For writing code, expect the experience using Qwen 3.6 35b and Gemma 4 26b to feel a bit retro, perhaps reminiscent of using GPT4o in some ways. Benchmarks show GPT4o and Qwen 3.6 35b to be similarly capable, but I have a sense that some of Qwen's capabilities are more modern. That self-hosted Qwen model won't always write perfect code first-shot like the newest frontier models, but that situation is handled more effectively than it could have been in GPT4o, because an agentic harness like Pi can be used to iterate autonomously through debug revisions.
Qwen3.6 35b nearly always provides move effective output than Gemma 4 26b, but it's sometimes nice to have one model check the other's work, to help break out of loops when one model can't seem to solve an issue. The dense Qwen 3.6 27b model is even more significantly capable than either the Qwen or Gemma MOE models, but it runs much more slowly on small GPUs (it's even slow on the Strix Halo).
Basically every other model currently available for the 16-24b VRAM class GPUs will provide lower quality output at the same speed, than those current models.

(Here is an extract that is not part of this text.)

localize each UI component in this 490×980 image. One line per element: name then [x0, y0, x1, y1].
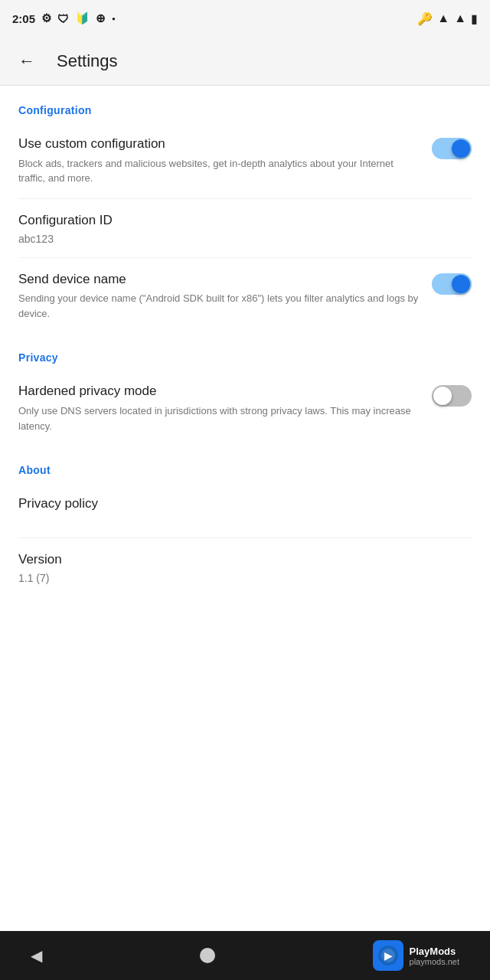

Also be aware that those models don't have the deep world knowledge that GPT4o and other huge models have. Nothing that runs on the small consumer GPUs will have that sort of tremendous world knowledge (endless info about obscure topics). There's only so much information that an be stored in 35 billion parameters (models like Kimi k2.6 are over a trillion parameters, and each of its 384 active experts is bigger then the entire Qwen 27b model!)
Those little Qwen and Gemma models are really optimized for coding and agentic tasks.
Finally, be aware that you want to use an agentic harness that sends the smallest amount of token overhead with each prompt, to the LLM, in order to avoid burning tons of extra tokens with each prompt. Pi is the king in that regard, for use with local LLMs. If you want to do local inference, get to know Pi. Hermes, for example, requires well over 100K context size to even operate. You'll be waiting constantly for your prompts just to process, if you use a heavy agent like that with a self-hosted LLM on a small consumer GPU.